Figure 2: — Body weights over seven weeks of orthotopic tumor growth.

Three mice displayed no evidence of a tumor, possibly due to injections that were too deep through the mucosal layer and into the lumen of the colon. Another contributing factor may be peristalsis or secretions of the colon during injection, described in troubleshooting of other orthotopic implantation methods [4]. To prevent colon movement and contraction during surgery, mice can be treated with atropine preoperatively. Of mice that did develop tumors, tumor size varied greatly, ranging from 8 to 1190 mm³ in volume. When grouped by metastatic spread, mice with macroscopic evidence of metastasis showed an over 50-fold increase in primary tumor size compared to mice with only localized tumors (Figure 3).

Figure 3: — Primary tumor size varies greatly between mice. Control (n = 1), no tumor (n = 3), nonmetastatic tumor (n = 3), and metastatic tumor (the metastatic tumor group is missing measurements from one mouse that died before the end point of the study.) (n = 2); one-way analysis of variance with multiple comparisons.

Despite metastatic spread to the liver, liver mass remained unchanged between groups. However, mice with metastatic tumors presented with a significantly enlarged spleen despite no visual evidence of metastases, signifying increased inflammation in this subgroup (Figure 4).

Figure 4: — Organ weights of the liver and spleen. Control (n = 1), no tumor (n = 3), nonmetastatic tumor (n = 3), and metastatic tumor (the metastatic tumor group is missing measurements from one mouse that died before the end point of the study) (n = 2); ^**P < 0.01 (one-way analysis of variance with multiple comparisons).

The differences in tumor growth and metastasis between mice are interesting. One possibility is that there were unequal concentrations of cells injected due to inadequate mixing before loading the syringes or a lower viability of cells injected in later surgeries due to prolonged time in suspension. It is also possible that cells leaked from the submucosal space into the lumen during injection, likely the case in mice that did not present with tumors (n = 3). However, there is evidence that a subset of mice will naturally form small, nonmetastatic tumors in this model. Our results support findings from Trimaglio et al. [9] which demonstrate two distinct subtypes of orthotopic tumor growth. These authors report that only a minority of mice formed lethal tumors with a pro-tumor immune response that aided progression. Meanwhile, a large subgroup of tumors showed senescence or spontaneous rejection through an anti-tumor, CD8⁺ T cell-mediated immune response. Similarly, despite successful tumor engraftment in each group initially, a subset of mice developed small nonlethal tumors in our study.

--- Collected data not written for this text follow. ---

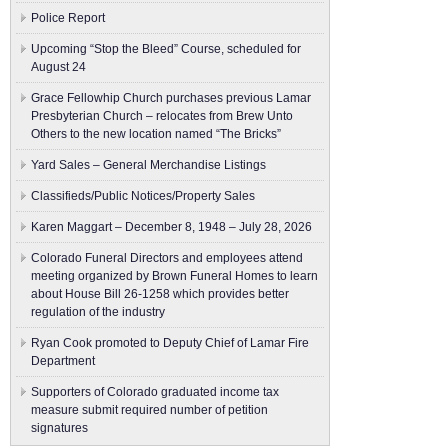
Police Report
Upcoming “Stop the Bleed” Course, scheduled for
August 24
Grace Fellowhip Church purchases previous Lamar
Presbyterian Church – relocates from Brew Unto
Others to the new location named “The Bricks”
Yard Sales – General Merchandise Listings
Classifieds/Public Notices/Property Sales
Karen Maggart – December 8, 1948 – July 28, 2026
Colorado Funeral Directors and employees attend
meeting organized by Brown Funeral Homes to learn
about House Bill 26-1258 which provides better
regulation of the industry
Ryan Cook promoted to Deputy Chief of Lamar Fire
Department
Supporters of Colorado graduated income tax
measure submit ​required number of petition
signatures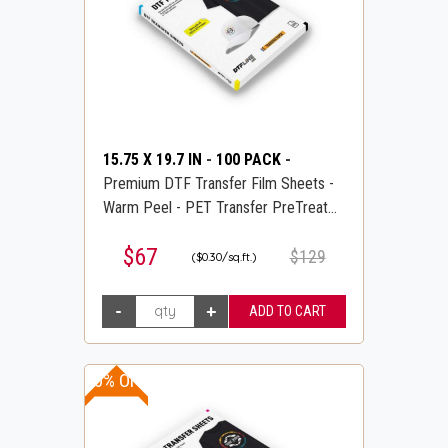
15.75 X 19.7 IN
-
100 PACK
-
Premium DTF Transfer Film Sheets -
Warm Peel - PET Transfer PreTreat
Sheets - DTFLINE
$67
$129
($0.30/sq.ft.)
10% OFF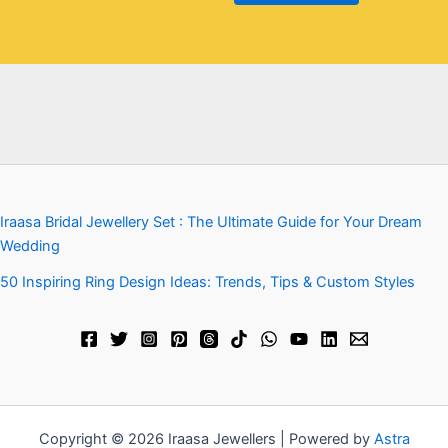
Iraasa Bridal Jewellery Set : The Ultimate Guide for Your Dream
Wedding
50 Inspiring Ring Design Ideas: Trends, Tips & Custom Styles
Copyright © 2026 Iraasa Jewellers | Powered by
Astra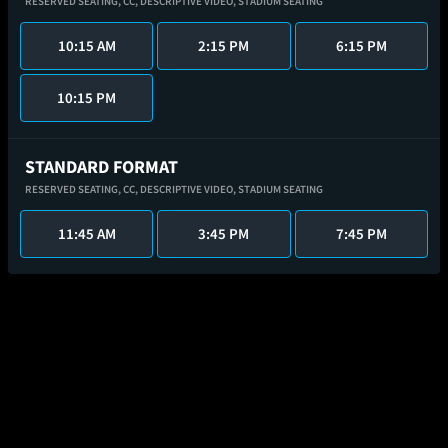
RESERVED SEATING,
CC,
DESCRIPTIVE VIDEO,
STADIUM SEATING
10:15 AM
2:15 PM
6:15 PM
10:15 PM
STANDARD FORMAT
RESERVED SEATING,
CC,
DESCRIPTIVE VIDEO,
STADIUM SEATING
11:45 AM
3:45 PM
7:45 PM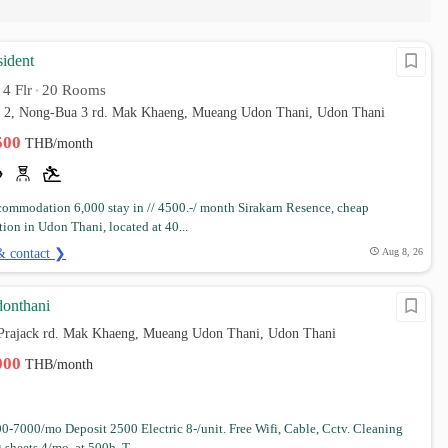
sident
4 Flr
20 Rooms
•
•
i 2, Nong-Bua 3 rd. Mak Khaeng, Mueang Udon Thani, Udon Thani
,500
THB/month
commodation 6,000 stay in // 4500.-/ month Sirakarn Resence, cheap
on in Udon Thani, located at 40...
& contact ❯
Aug 8, 26
donthani
, Prajack rd. Mak Khaeng, Mueang Udon Thani, Udon Thani
,000
THB/month
0-7000/mo Deposit 2500 Electric 8-/unit. Free Wifi, Cable, Cctv. Cleaning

While protocols for mucosal and serosal injection of some CRC cell lines exist, MC38 cells present an added challenge, exemplified by low orthotopic engraftment rates [4, 7, 16]. Implementing this mouse model in experimental cancer immunotherapies studies is key, as MC38 cells elicit a more modest immune response and have been shown to be resistant to adaptive immune cells and checkpoint blockade [25, 26]. This makes the MC38 syngeneic model particularly intriguing to investigate treatments that target immune-refractory tumor subtypes.

In this study, we report an orthotopic engraftment of 67%, higher than multiple other studies of MC38 tumors, and even among CT26 tumors [4, 7, 27]. We also demonstrate metastatic dissemination of tumors to clinically relevant foci in 50% of mice that developed tumors, higher than other studies that have characterized these tumors as weakly metastatic [7, 28]. A benefit of serosal injection versus other techniques is an increased incidence of metastasis. While endoscopic tumor injections historically yield higher engraftment rates, these tumors rarely metastasize [4, 15, 18]. Likewise, the suturing of subcutaneously grown MC38 tumor fragments to the cecum has shown successful tumor growth, but no metastasis [17]. This highlights the value of the intracecal implantation method for future studies examining the efficacy of anti-metastatic immunotherapies. Furthermore, we have validated that orthotopic inoculation of MC38 tumors appears to yield two distinct tumor subtypes, with one being lethal and metastatic while the other senescent and nondisseminated. The following is a list of what we have found to be key in successfully engrafting orthotopic tumors from MC38 cells, specifically.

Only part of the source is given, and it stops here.